Convaincue de l’impact des femmes en politique, madame Marois a œuvré à les convaincre d’y faire leur place. «Ce n’était pas facile, admet celle qui s’occupe aujourd’hui de la Fondation pour la langue française. Je sentais qu’elles avaient peur du pouvoir, comme si cela allait les corrompre. J’invitais les femmes à voir le pouvoir comme un moyen puissant qui permet de changer les choses pour rendre le monde meilleur.
En politique, elles ont apporté leur différence et ont changé les règles. Certaines lois ont été portées par les femmes: l’équité salariale, les congés parentaux, le patrimoine familial, la perception automatique de la pension alimentaire, les services de garde, l’équité dans la fonction publique... C’est pour cette raison que je me suis toujours battue: une société ne peut pas se priver de 50 % de ses talents et de sa matière grise. Nous sommes sur le point d’atteindre la zone paritaire au Québec, mais rien n’est gagné. On ne change pas l’histoire en deux générations. Ça prend du temps, mais le fait que les femmes aient été présentes en poli- tique a changé les choses.»
Madame Marois s’appuie sur les données de l’économiste Pierre Fortin pour évoquer les conséquences positives qu’ont eues les femmes au travail sur l’économie du Québec. «Les femmes qui sont retournées sur le marché du travail grâce aux politiques familiales, aux congés parentaux et aux services de garde ont fait augmenter le PIB.
Au Québec, jusqu’à la pandémie, les femmes représentaient le plus haut taux de participation au marché du travail de tous les pays du monde. Cela a fait en sorte d’augmenter la richesse collective, de faire reculer la pauvreté chez les familles et de multiplier les bienfaits sur le développement des enfants. Les femmes entrepreneures sont souvent plus prudentes que les hommes, mais leur réussite est plus grande.
Dans un livret, Monique Jérôme-Forget confirme que l’arrivée des femmes sur les conseils d’administration et dans les hautes directions des entreprises a généralement augmenté le rendement et les a amenés à avoir des codes d’éthique plus rigoureux et à mieux performer. Alors oui, en tant que femmes, nous faisons une différence.»

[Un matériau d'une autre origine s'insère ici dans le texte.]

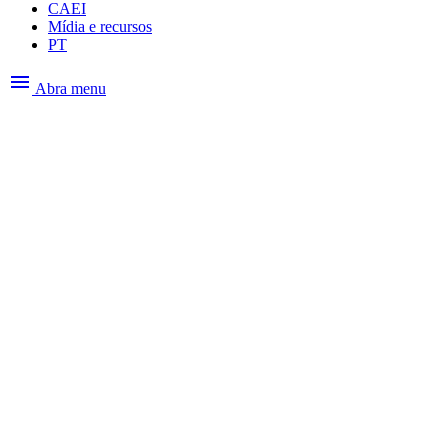
CAEI
Mídia e recursos
PT
menu
Abra menu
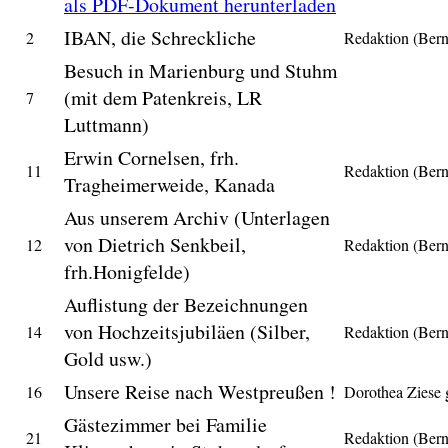
als PDF-Dokument herunterladen
IBAN, die Schreckliche
2
Redaktion (Ber
Besuch in Marienburg und Stuhm
(mit dem Patenkreis, LR
7
Luttmann)
Erwin Cornelsen, frh.
11
Redaktion (Ber
Tragheimerweide, Kanada
Aus unserem Archiv (Unterlagen
von Dietrich Senkbeil,
12
Redaktion (Ber
frh.Honigfelde)
Auflistung der Bezeichnungen
von Hochzeitsjubiläen (Silber,
14
Redaktion (Ber
Gold usw.)
Unsere Reise nach Westpreußen !
16
Dorothea Ziese g
Gästezimmer bei Familie
21
Redaktion (Ber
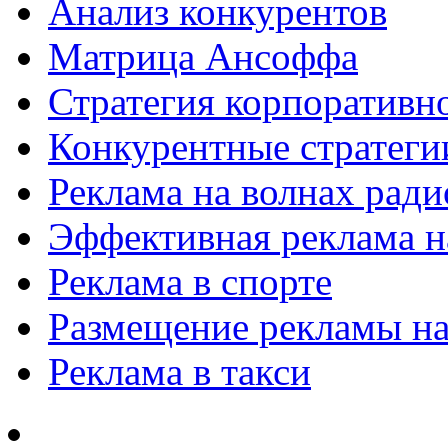
Анализ конкурентов
Матрица Ансоффа
Стратегия корпоративн
Конкурентные стратеги
Реклама на волнах рад
Эффективная реклама на
Реклама в спорте
Размещение рекламы на
Реклама в такси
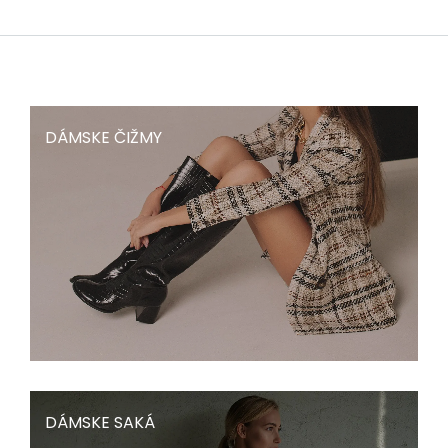
DÁMSKE ČIŽMY
DÁMSKE SAKÁ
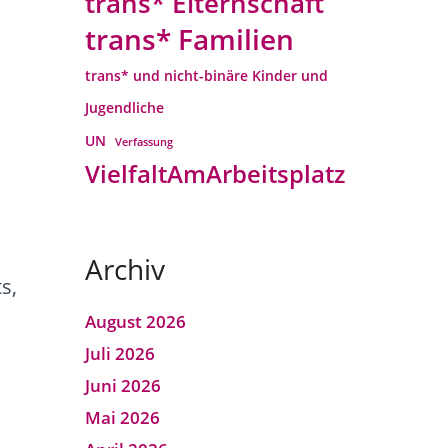
trans* Elternschaft
trans* Familien
trans* und nicht-binäre Kinder und
Jugendliche
UN
Verfassung
VielfaltAmArbeitsplatz
Archiv
s,
August 2026
Juli 2026
Juni 2026
Mai 2026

Ses conseils pour les femmes qui souhaitent atteindre les plus hautes sphères de notre société: «Faites- vous confiance! J’ai, moi aussi, vécu des périodes de doute. Soyez persévérantes et déterminées. Acceptez qu’on ne gagne pas toujours et que la route soit parfois longue. Acceptez de vous battre un peu. Ayez des convictions, de la volonté. Nous traversons toutes des moments de découragement, d’où la nécessité d’être bien entourées.»
CHANGER LE MONDE
«Je crois qu’il faut faire de la place aux jeunes, garçons et filles. C’est à eux que nous léguons la planète. Il faut leur faire davantage de place comme décideurs. Les gouvernements doivent prendre des initiatives, faire preuve d’audace. Même si en cours de route, ça peut être difficile à assumer complètement, ça finira par payer.»